A cultura patrimonialista ainda é predominante, em especial por meio da indicação de correligionários e parentes para ocupar cargos nos diversos escalões do Executivo, com o objetivo de apropriação dos recursos orçamentários de órgãos e entidades públicos. Tudo isso é muito grave. Se continuarmos tratando assim a administração dos negócios públicos, seremos para sempre um país sem futuro. Nem de esperanças poderemos mais viver…
Com o intuito de contribuir para esse debate essencial e impostergável, apresentamos algumas ousadas sugestões, com vistas a obter mudanças culturais capazes de melhorar o desempenho de nossos parlamentos:
- Promover a inclusão democrática do povo, exigindo que os governos apóiem e estimulem a formação de escolas de democracia e participação social em cada município e bairros das grandes cidades, visando elevar a consciência política e social da população.
- Promover uma reforma política e administrativa, com objetivo de reduzir a composição dos parlamentos; diminuir drasticamente os atuais benefícios financeiros, prerrogativas e demais benesses oferecidas aos parlamentares, com o propósito de desestimular o ingresso ou permanência nessa área daqueles que almejam somente enriquecer, bem como atrair para a política cidadãos que verdadeiramente queiram prestar serviços à Nação.
- Reduzir drasticamente os recursos destinados aos fundos Partidário e Eleitoral, assim como os valores das emendas parlamentares de todos os tipos.
- Profissionalizar a administração pública, evitando a cultura patrimonialista de indicação pelos políticos de parentes e apoiadores para cargos técnicos nos diversos escalões do Poder Executivo.
- Alterar a atual legislação para considerar crime hediondo, com penas elevadas, a prática do “Caixa 2” ou qualquer outra que atente contra a democracia.
- Promover cursos sobre o papel do parlamento e do Estado, obrigatórios para os parlamentares nas três esferas da Federação, especialmente os de primeiro mandato.
- Definir novas formas de participação da sociedade no controle do poder político, em face das limitações de atuação dos parlamentos imposta pela globalização perversa.
São propostas ousadas, algumas de difícil concretização, por dependerem de reformas constitucionais, que obviamente não serão feitas a contento pelos atuais parlamentares e nem apoiadas pela maioria dos partidos.
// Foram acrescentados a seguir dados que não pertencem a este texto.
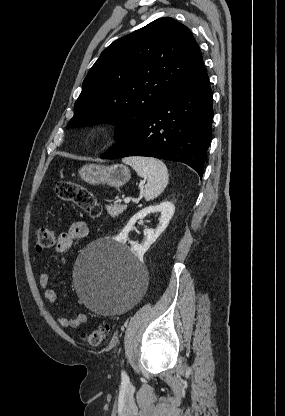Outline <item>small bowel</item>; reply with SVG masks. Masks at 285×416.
I'll return each instance as SVG.
<instances>
[{"mask_svg": "<svg viewBox=\"0 0 285 416\" xmlns=\"http://www.w3.org/2000/svg\"><path fill=\"white\" fill-rule=\"evenodd\" d=\"M90 228L86 221L78 220L71 224L68 231L60 234L57 239L55 251L58 255L67 253L76 240L84 239L89 235ZM50 277L47 273H42L39 277V284L44 289V297L50 303L57 302L58 296L54 289L49 286ZM62 327L77 328L87 322L86 314L82 312L75 313L72 317L60 316L57 319Z\"/></svg>", "mask_w": 285, "mask_h": 416, "instance_id": "obj_1", "label": "small bowel"}]
</instances>
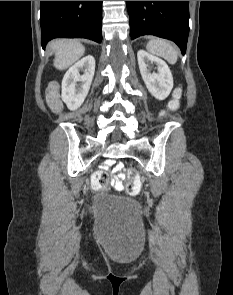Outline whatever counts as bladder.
Returning a JSON list of instances; mask_svg holds the SVG:
<instances>
[{"label": "bladder", "instance_id": "1", "mask_svg": "<svg viewBox=\"0 0 233 295\" xmlns=\"http://www.w3.org/2000/svg\"><path fill=\"white\" fill-rule=\"evenodd\" d=\"M93 208L102 221H136V203L129 198L99 192L93 199Z\"/></svg>", "mask_w": 233, "mask_h": 295}]
</instances>
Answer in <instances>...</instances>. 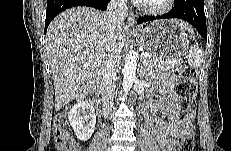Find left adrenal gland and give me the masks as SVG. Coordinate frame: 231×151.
Listing matches in <instances>:
<instances>
[{"mask_svg":"<svg viewBox=\"0 0 231 151\" xmlns=\"http://www.w3.org/2000/svg\"><path fill=\"white\" fill-rule=\"evenodd\" d=\"M143 66H141V69H140V74H141V76H142V78L144 77V74H145V72H143Z\"/></svg>","mask_w":231,"mask_h":151,"instance_id":"1","label":"left adrenal gland"}]
</instances>
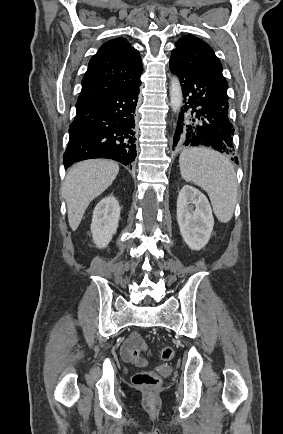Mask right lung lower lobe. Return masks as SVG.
<instances>
[{"label": "right lung lower lobe", "mask_w": 283, "mask_h": 434, "mask_svg": "<svg viewBox=\"0 0 283 434\" xmlns=\"http://www.w3.org/2000/svg\"><path fill=\"white\" fill-rule=\"evenodd\" d=\"M141 80L129 89L76 106L64 166L92 158L130 165L136 157L134 113Z\"/></svg>", "instance_id": "obj_1"}]
</instances>
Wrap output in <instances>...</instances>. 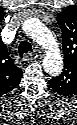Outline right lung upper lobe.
Segmentation results:
<instances>
[{"label": "right lung upper lobe", "instance_id": "cb5924a9", "mask_svg": "<svg viewBox=\"0 0 77 125\" xmlns=\"http://www.w3.org/2000/svg\"><path fill=\"white\" fill-rule=\"evenodd\" d=\"M21 73H22L21 69L16 67L12 63V61H11V63H8L6 73H5V76H6V79L8 80V82L12 81V82L16 83L17 79L20 77Z\"/></svg>", "mask_w": 77, "mask_h": 125}]
</instances>
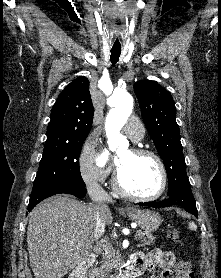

Por isso, aventamos mais uma vez a necessidade de convocação de uma Assembleia Extraordinária apartidária para promovê-las.
A Constituição Federal de 1988 não prevê essa possibilidade, mas afirma que todo poder emana do povo. Portanto, conscientizar e mobilizar o povo será fundamental para exigir que as mudanças sugeridas sejam concretizadas.
Neste momento sombrio que atravessamos, todos os cidadãos conscientes devem se engajar em movimentos sociais que visem fortalecer a democracia e aperfeiçoar os nossos parlamentos, nos níveis federal, estadual, distrital e municipal.